If anyone has been reading this blog long enough to recall my rant a long time ago when I recounted a family sojourn to a movie at one of the great, garish, gaudy and noisy Cineplexes on the same night as Opening Night for the (then) latest Harry Potter movie, you will also recall that I swore up, down, left, right and nine ways from Sunday that being anywhere near a Cineplex on the night a new Harry Potter movie opened was something I would do in future only after I had persuaded myself it would be an improvement over my alternate proposed diversion – sitting down at a wooden table and systematically driving large and rusty carpenter’s nails through my hand with a croquet mallet.

(Hello… Guinness? Is a 125-word long sentence cause for any interest on your part? No, OK… but you say it is cause for apologizing to anyone forced to read it? Oh, I see. OK… sorry everybody. But I digress.)

On a recent, otherwise perfectly sane Friday evening, we were entertaining a friend of my daughter’s who was staying over because her parents were out of town for the weekend. In appreciation, her mother had thoughtfully swung by a local Cineplex and purchased, in advance, tickets to the very first night’s showing of Harry Potter and the Goblet of Fire, the most recent screen treatment of author JK Rowling’s bank account. It took some persuading, but my infinitely wiser spouse suggested an entirely novel approach to the scenario – “Why not just decide you’re going to enjoy yourself?”

All day Friday, I listened with growing fear to the day’s news reports of full-house attendance at the matinee showings, plus the news that the day’s advance ticket sales had broken all records for the advance ticket sales for the previous record holder – the final episode of the Star Wars sextaga. And all day long, visions of near-maniacal hordes of Potterphiles – most of them former 10-year old girls who became ardent Potter fans from the moment the first book appeared, and who now likely were all 20-year old co-eds dressed up in skimpy little Hogwarts schoolgirl uniforms fitting considerably more tightly for the passage of the intervening years since their wearers had attended the very first Harry Potter movie… (Hmmmm. Suddenly it occurred to me that maybe my wife’s advice was going to be not so hard to realize after all.)

Unfortunately, because I was going to be chauffeuring, I couldn’t fall back on my preferred anaesthetic of a couple glasses of a really fine Cabernet Sauvignon… or a couple glasses of 20-year old Taylor-Fladgate tawny port… or a couple glasses of the Isle of Skye’s Talisker single malt with a smokiness so powerful you would swear someone has perfected the art of grilling scotch… or a couple glasses of Maker’s Mark single-barrel bourbon… (or of course the aforementioned nails malleted through my hand)

But as it turned out (was it not ever thus?), the actual experience was all the more anti-climactic for its having borne no resemblance whatsoever to my panicky imaginings. Oh there were many, many Potter fans present, to be sure.
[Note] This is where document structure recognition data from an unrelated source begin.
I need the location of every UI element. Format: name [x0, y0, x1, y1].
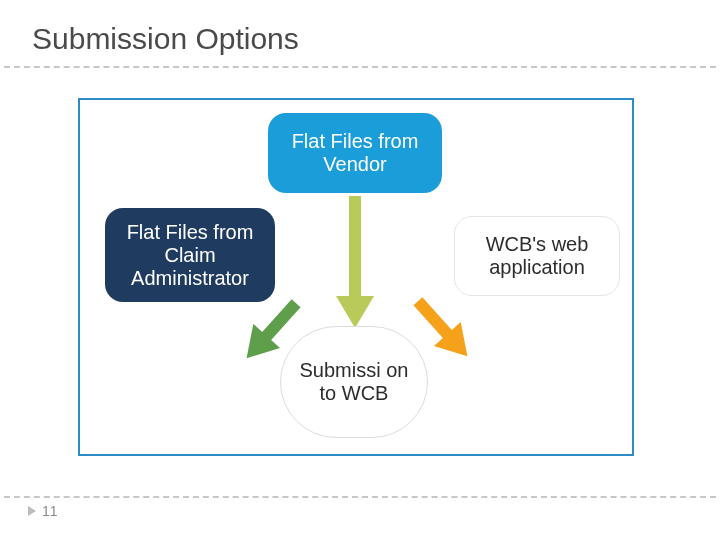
slide: Submission Options Flat Files from Vendo…	[0, 0, 720, 540]
node-label: Flat Files from Vendor	[278, 130, 432, 176]
page-marker-icon	[28, 506, 36, 516]
page-number: 11	[28, 503, 58, 519]
arrow-top-to-center	[336, 196, 374, 328]
node-flat-files-vendor: Flat Files from Vendor	[268, 113, 442, 193]
svg-marker-1	[336, 296, 374, 328]
node-label: Flat Files from Claim Administrator	[115, 221, 265, 290]
node-label: Submissi on to WCB	[291, 359, 417, 405]
node-flat-files-claim-admin: Flat Files from Claim Administrator	[105, 208, 275, 302]
svg-rect-0	[349, 196, 361, 300]
node-label: WCB's web application	[465, 233, 609, 279]
title-divider	[4, 66, 716, 68]
node-wcb-web-app: WCB's web application	[454, 216, 620, 296]
node-submission-to-wcb: Submissi on to WCB	[280, 326, 428, 438]
footer-divider	[4, 496, 716, 498]
slide-title: Submission Options	[32, 22, 299, 56]
page-number-value: 11	[42, 503, 58, 519]
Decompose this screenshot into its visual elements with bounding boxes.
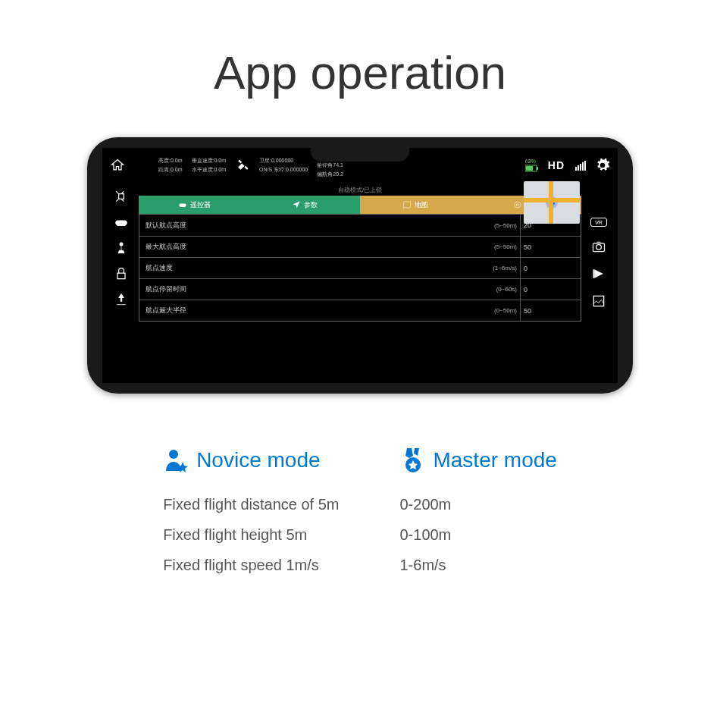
- master-title: Master mode: [433, 448, 556, 472]
- params-table: 默认航点高度(5~50m)20 最大航点高度(5~50m)50 航点速度(1~6…: [139, 214, 581, 322]
- satellite-icon: [235, 158, 250, 173]
- table-row: 默认航点高度(5~50m)20: [139, 215, 581, 236]
- record-icon[interactable]: [591, 266, 606, 281]
- hd-indicator: HD: [548, 159, 565, 171]
- novice-title: Novice mode: [196, 448, 320, 472]
- takeoff-icon[interactable]: [114, 292, 129, 307]
- svg-point-6: [517, 204, 519, 206]
- phone-frame: 高度:0.0m距离:0.0m 垂直速度:0.0m水平速度:0.0m 卫星:0.0…: [87, 137, 633, 394]
- tabs: 遥控器 参数 地图 其他: [139, 196, 581, 214]
- novice-mode-col: Novice mode Fixed flight distance of 5m …: [163, 447, 339, 580]
- page-title: App operation: [0, 0, 720, 137]
- camera-icon[interactable]: [591, 239, 606, 254]
- master-line: 1-6m/s: [399, 550, 556, 580]
- svg-rect-4: [117, 273, 125, 279]
- svg-rect-9: [593, 269, 595, 278]
- battery-icon: 63%: [525, 158, 539, 172]
- svg-point-8: [596, 245, 602, 250]
- master-medal-icon: [399, 447, 427, 474]
- param-input[interactable]: 50: [520, 300, 581, 321]
- novice-line: Fixed flight height 5m: [163, 519, 339, 550]
- master-line: 0-100m: [399, 519, 556, 550]
- novice-line: Fixed flight speed 1m/s: [163, 550, 339, 580]
- minimap[interactable]: [524, 181, 580, 224]
- param-input[interactable]: 50: [520, 237, 581, 257]
- param-input[interactable]: 0: [520, 258, 581, 278]
- svg-rect-1: [537, 167, 538, 170]
- table-row: 航点停留时间(0~60s)0: [139, 278, 581, 300]
- gear-icon[interactable]: [595, 158, 610, 173]
- location-arrow-icon[interactable]: [134, 158, 149, 173]
- table-row: 航点最大半径(0~50m)50: [139, 300, 581, 321]
- svg-point-3: [120, 243, 124, 246]
- controller-icon[interactable]: [114, 215, 129, 230]
- tab-params[interactable]: 参数: [249, 196, 360, 214]
- center-panel: 自稳模式/已上锁 遥控器 参数 地图 其他 默认航点高度(5~50m)20 最大…: [139, 184, 581, 322]
- svg-point-11: [169, 450, 178, 459]
- table-row: 最大航点高度(5~50m)50: [139, 236, 581, 257]
- novice-user-icon: [163, 447, 190, 474]
- joystick-icon[interactable]: [114, 240, 129, 256]
- master-line: 0-200m: [399, 489, 556, 519]
- svg-point-5: [515, 202, 521, 208]
- table-row: 航点速度(1~6m/s)0: [139, 257, 581, 278]
- svg-rect-2: [526, 166, 533, 171]
- gallery-icon[interactable]: [591, 293, 606, 309]
- param-input[interactable]: 0: [520, 279, 581, 300]
- home-icon[interactable]: [110, 158, 125, 173]
- phone-notch: [311, 148, 409, 162]
- mode-label: 自稳模式/已上锁: [139, 184, 581, 196]
- novice-line: Fixed flight distance of 5m: [163, 489, 339, 519]
- signal-bars-icon: [575, 161, 586, 171]
- vr-icon[interactable]: VR: [590, 218, 607, 227]
- master-mode-col: Master mode 0-200m 0-100m 1-6m/s: [399, 447, 556, 580]
- right-sidebar: VR: [586, 184, 612, 322]
- drone-icon[interactable]: [114, 189, 129, 204]
- lock-icon[interactable]: [114, 266, 129, 281]
- tab-map[interactable]: 地图: [360, 196, 471, 214]
- modes-comparison: Novice mode Fixed flight distance of 5m …: [0, 447, 720, 580]
- tab-controller[interactable]: 遥控器: [139, 196, 249, 214]
- left-sidebar: [108, 184, 134, 322]
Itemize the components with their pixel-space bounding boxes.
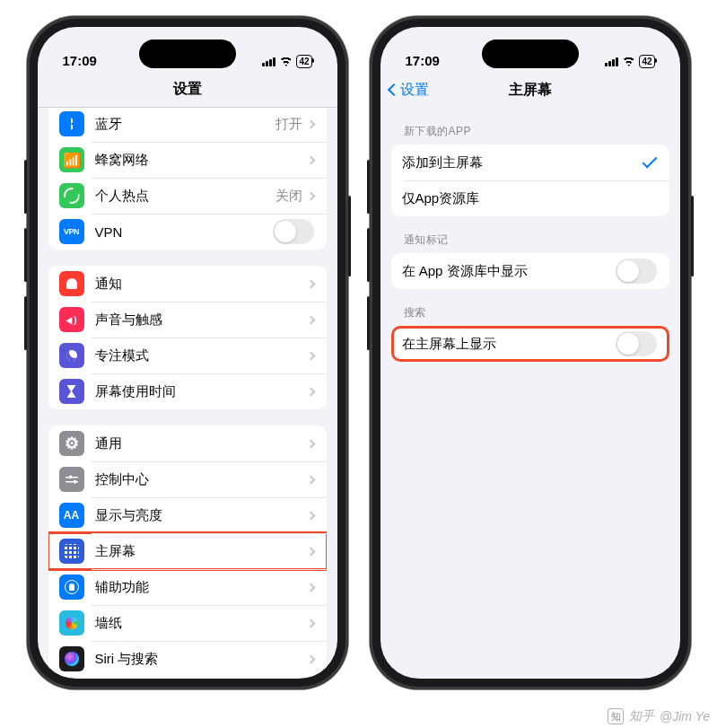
row-label: 通知 [95, 276, 308, 293]
search-toggle[interactable] [616, 331, 657, 356]
row-siri[interactable]: Siri 与搜索 [48, 641, 327, 677]
brightness-icon: AA [59, 503, 84, 528]
nav-title: 主屏幕 [509, 81, 552, 100]
nav-back-label: 设置 [400, 81, 429, 100]
row-label: 通用 [95, 435, 308, 452]
watermark: 知 知乎 @Jim Ye [608, 708, 710, 724]
row-label: 在 App 资源库中显示 [402, 263, 616, 280]
zhihu-logo-icon: 知 [608, 708, 624, 724]
row-label: 墙纸 [95, 615, 308, 632]
dynamic-island [482, 39, 579, 68]
row-value: 打开 [275, 116, 302, 133]
hotspot-icon [59, 183, 84, 208]
sound-icon [59, 307, 84, 332]
screen-right: 17:09 42 设置 主屏幕 新下载的APP [380, 27, 680, 679]
gear-icon: ⚙ [59, 431, 84, 456]
row-label: 仅App资源库 [402, 190, 657, 207]
row-label: VPN [95, 224, 273, 240]
chevron-right-icon [306, 315, 315, 324]
wifi-icon [622, 57, 635, 66]
controls-icon [59, 467, 84, 492]
bell-icon [59, 271, 84, 296]
row-label: 在主屏幕上显示 [402, 336, 616, 353]
chevron-right-icon [306, 654, 315, 663]
row-label: Siri 与搜索 [95, 651, 308, 668]
vpn-icon: VPN [59, 219, 84, 244]
status-time: 17:09 [63, 53, 97, 68]
row-label: 屏幕使用时间 [95, 383, 308, 400]
watermark-author: @Jim Ye [660, 709, 710, 724]
section-header: 搜索 [391, 305, 669, 326]
chevron-right-icon [306, 387, 315, 396]
phone-frame-right: 17:09 42 设置 主屏幕 新下载的APP [370, 16, 691, 689]
row-controlcenter[interactable]: 控制中心 [48, 461, 327, 497]
row-label: 蓝牙 [95, 116, 275, 133]
row-show-on-home[interactable]: 在主屏幕上显示 [391, 326, 669, 362]
homegrid-icon [59, 539, 84, 564]
row-focus[interactable]: 专注模式 [48, 338, 327, 373]
battery-icon: 42 [296, 55, 311, 68]
row-notifications[interactable]: 通知 [48, 266, 327, 302]
row-accessibility[interactable]: 辅助功能 [48, 569, 327, 605]
row-app-library-only[interactable]: 仅App资源库 [391, 180, 669, 216]
row-add-to-home[interactable]: 添加到主屏幕 [391, 145, 669, 180]
row-label: 蜂窝网络 [95, 152, 308, 169]
row-label: 显示与亮度 [95, 507, 308, 524]
screen-left: 17:09 42 设置 蓝牙 打开 [38, 27, 337, 679]
moon-icon [59, 343, 84, 368]
wallpaper-icon [59, 610, 84, 636]
row-vpn[interactable]: VPN VPN [48, 214, 327, 250]
row-display[interactable]: AA 显示与亮度 [48, 497, 327, 533]
accessibility-icon [59, 575, 84, 600]
cellular-icon: 📶 [59, 147, 84, 172]
cellular-signal-icon [605, 57, 618, 66]
row-general[interactable]: ⚙ 通用 [48, 425, 327, 461]
row-hotspot[interactable]: 个人热点 关闭 [48, 178, 327, 214]
cellular-signal-icon [262, 57, 275, 66]
chevron-right-icon [306, 191, 315, 200]
row-label: 控制中心 [95, 471, 308, 488]
chevron-right-icon [306, 511, 315, 520]
chevron-right-icon [306, 351, 315, 360]
row-label: 添加到主屏幕 [402, 154, 643, 171]
nav-bar: 设置 [38, 72, 337, 108]
chevron-right-icon [306, 439, 315, 448]
chevron-right-icon [306, 155, 315, 164]
row-label: 辅助功能 [95, 579, 308, 596]
row-label: 主屏幕 [95, 543, 308, 560]
row-show-in-app-library[interactable]: 在 App 资源库中显示 [391, 253, 669, 289]
section-header: 新下载的APP [391, 124, 669, 145]
chevron-right-icon [306, 279, 315, 288]
dynamic-island [139, 39, 236, 68]
nav-bar: 设置 主屏幕 [380, 72, 680, 108]
badges-toggle[interactable] [616, 259, 657, 284]
row-cellular[interactable]: 📶 蜂窝网络 [48, 142, 327, 178]
vpn-toggle[interactable] [273, 219, 314, 244]
row-label: 专注模式 [95, 347, 308, 364]
chevron-right-icon [306, 583, 315, 592]
row-value: 关闭 [275, 188, 302, 205]
row-label: 个人热点 [95, 188, 275, 205]
hourglass-icon [59, 379, 84, 404]
bluetooth-icon [59, 111, 84, 136]
status-time: 17:09 [406, 53, 440, 68]
wifi-icon [279, 57, 293, 66]
nav-title: 设置 [173, 80, 202, 99]
phone-frame-left: 17:09 42 设置 蓝牙 打开 [27, 16, 348, 689]
row-label: 声音与触感 [95, 311, 308, 329]
chevron-right-icon [306, 475, 315, 484]
row-homescreen[interactable]: 主屏幕 [48, 533, 327, 569]
checkmark-icon [642, 153, 657, 169]
chevron-right-icon [306, 119, 315, 128]
section-header: 通知标记 [391, 232, 669, 253]
watermark-site: 知乎 [629, 708, 654, 724]
row-bluetooth[interactable]: 蓝牙 打开 [48, 106, 327, 142]
chevron-right-icon [306, 547, 315, 556]
siri-icon [59, 646, 84, 671]
battery-icon: 42 [639, 55, 654, 68]
chevron-left-icon [387, 83, 399, 96]
row-sound[interactable]: 声音与触感 [48, 302, 327, 338]
row-screentime[interactable]: 屏幕使用时间 [48, 373, 327, 409]
nav-back-button[interactable]: 设置 [389, 81, 429, 100]
row-wallpaper[interactable]: 墙纸 [48, 605, 327, 641]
But they were incredibly well-behaved and although the line of eager fans waiting to get into the theatre was indeed festooned with Hogwarts scarves and the occasional wizard hat, it was also festooned with a sea of mp3 players and even laptop computers on which, amazingly, at least one group of fans over whose shoulders I snatched a peek were engrossed in watching one of the previous Potter movies.

In fact, the worst thing that happened to me that whole evening came when I was hauling a flimsy cardboard sheet hilariously misnamed a “tray” onto which the helpful snack counter clerk had placed the two-and-a-half gallons of Coke back to our seats (the result of my ill-considered shoulder-shrugging acquiescence to the chirped, “For only 65 cents more, you can Super-Size it!”). Unfortunately, one of the lids had been affixed only loosely to the barrel-sized cup. Coupled with the complete non-stability offered by the so-called tray, I had a shirtfront covered in Coke by the time I got back to my seat.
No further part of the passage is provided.